Prospek Kelabu Obligasi Berkelanjutan Semester II/2025 di Tengah Keputusan Tarif Trump

Penerbitan obligasi berkelanjutan pada semester II/2025 diperkirakan jauh di bawah proyeksi karena kebijakan tarif Trump
Ilustrasi utang berkelanjutan dan obligasi hijau
Ilustrasi utang berkelanjutan dan obligasi hijau

Bisnis.com, JAKARTA — Nilai penawaran surat utang berkelanjutan global (sustainable bond) pada 2025 diperkirakan akan jauh di bawah proyeksi awal sebesar US$2,1 triliun. Riset terbaru Bloomberg Intelligence menyebutkan bahwa kekhawatiran terhadap reaksi politik dari pemerintahan Presiden Amerika Serikat Donald Trump serta ketidakjelasan kebijakan tarif menjadi faktor utama yang membatasi minat penerbitan.

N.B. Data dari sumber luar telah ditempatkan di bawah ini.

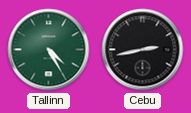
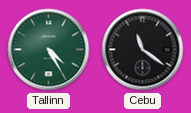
Cebu: 2:43 -> 11:21
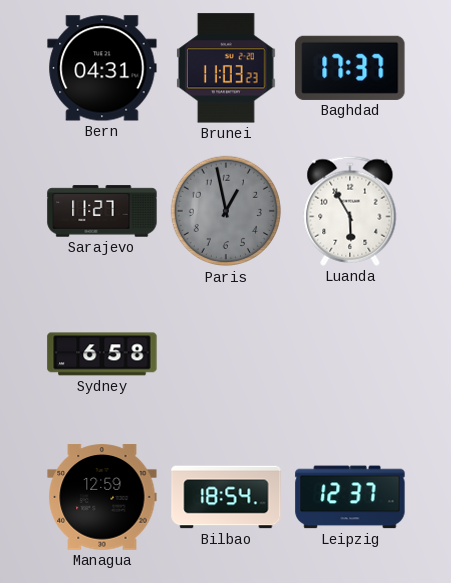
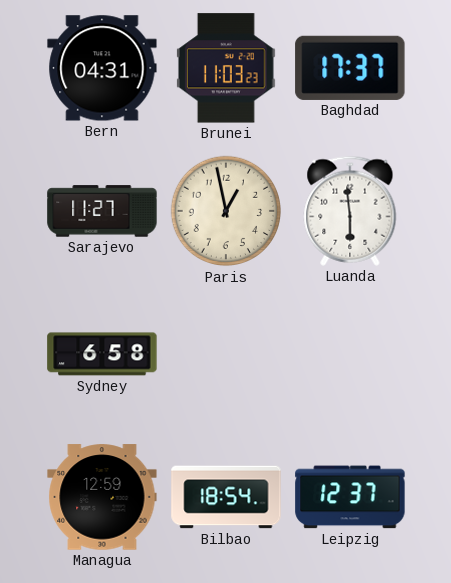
Paris dial: grey -> cream
Luanda: 5:55 -> 5:59
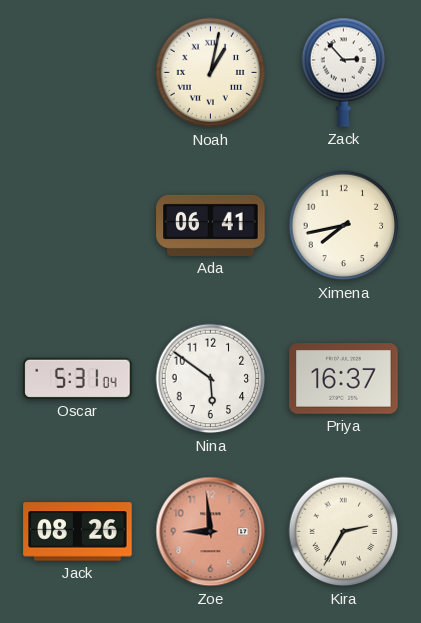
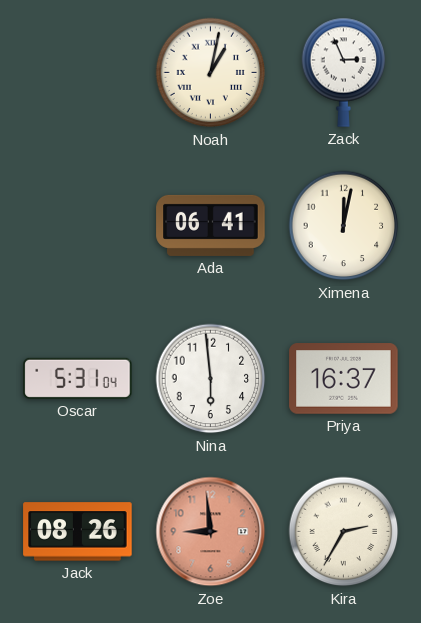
Zack: 2:53 -> 2:56
Ximena: 7:43 -> 12:02
Nina: 5:51 -> 5:59
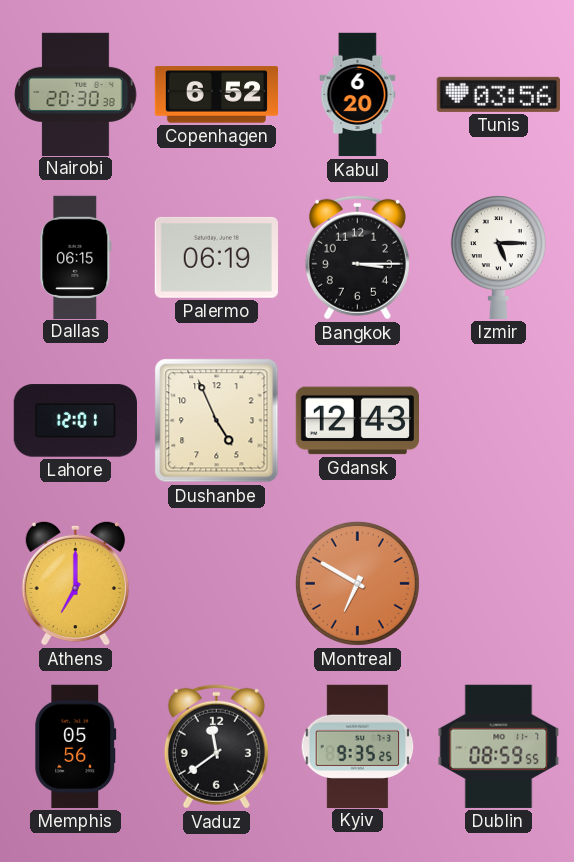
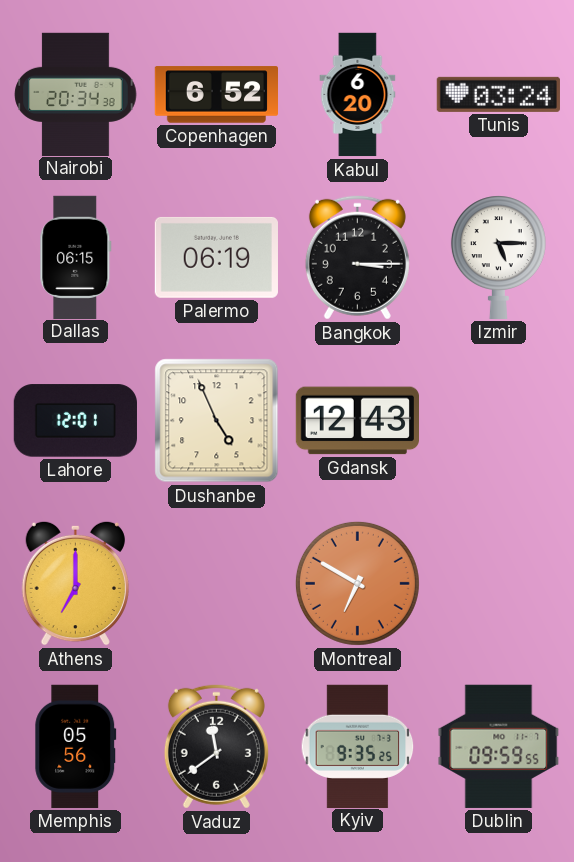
Nairobi: 20:30 -> 20:34
Tunis: 03:56 -> 03:24
Dublin: 08:59 -> 09:59
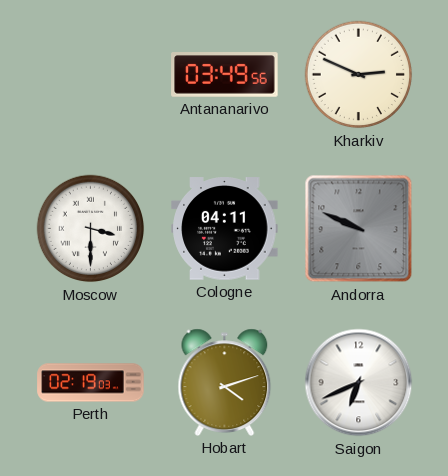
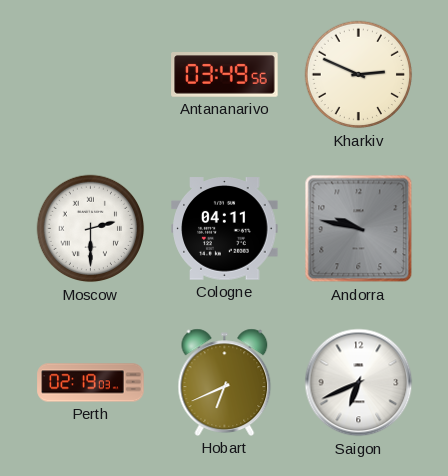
Moscow: 3:30 -> 2:30
Andorra: 9:49 -> 9:47
Hobart: 4:12 -> 6:41
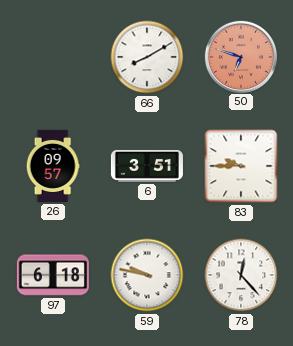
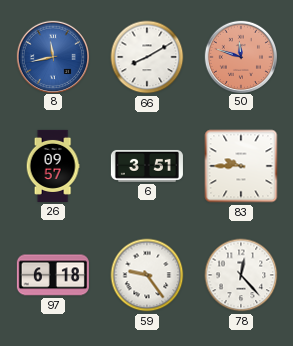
8: none -> 11:43
50: 6:48 -> 11:48
59: 9:47 -> 9:24
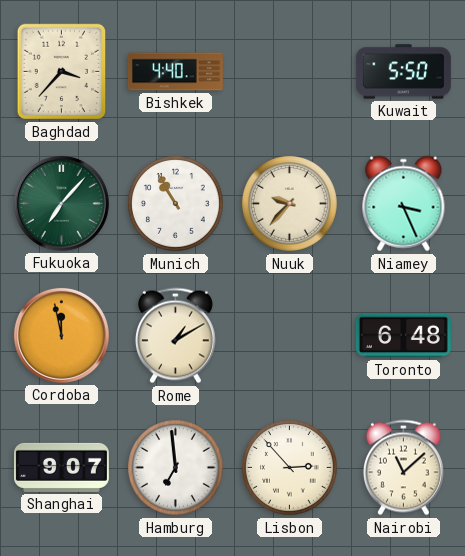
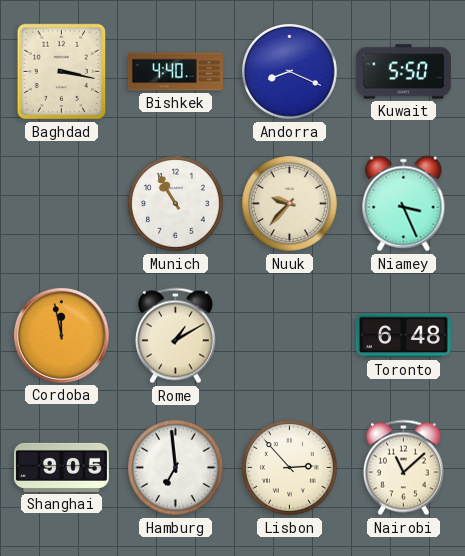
Baghdad: 3:37 -> 3:17
Andorra: none -> 8:19
Fukuoka: 7:07 -> none
Shanghai: 9:07 -> 9:05
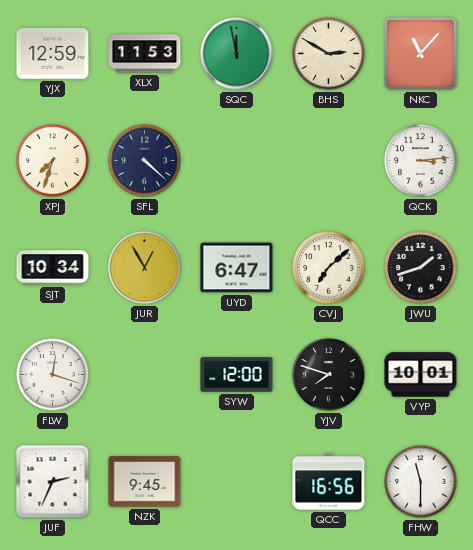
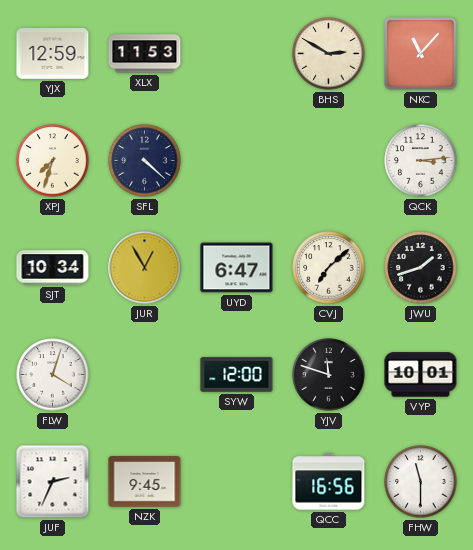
SQC: 11:58 -> none
FLW: 12:18 -> 4:03
YJV: 7:48 -> 11:48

Meskipun prospek penerbitan hingga akhir 2025 diliputi ketidakpastian, imbal hasil obligasi berkelanjutan justru melampaui ekspektasi Bloomberg yang sebelumnya memperkirakan pertumbuhan satu digit di kisaran menengah. Produk-produk khusus seperti debt-for-nature swaps, blue bonds, dan catastrophe bonds diperkirakan tetap tumbuh seiring kuatnya permintaan pasar.

“Obligasi hijau, sosial, dan berkelanjutan korporasi global mencatatkan kinerja lebih dari 10% sejak awal tahun, melampaui ekspektasi kami yang moderat, sementara spreads telah kembali sejajar dengan tingkat obligasi investment grade,” tulis Chris Ratti, Bloomberg Intelligence ESG Senior Strategist dalam risetnya, dikutip Selasa (8/7/2025).

Spread sempat melebar di tengah volatilitas pasar terkait isu tarif, tetapi kembali menyempit pada Mei 2025. Setelah melonjak tajam pada April, obligasi hijau dan obligasi korporasi berkualitas tinggi kini kembali ke level ketat dalam basis 12 bulan yang dinormalisasi.

Spread bisa melebar kembali pada paruh kedua tahun ini jika tidak ada kesepakatan dagang baru seiring berakhirnya jeda tarif global,” lanjut Ratti.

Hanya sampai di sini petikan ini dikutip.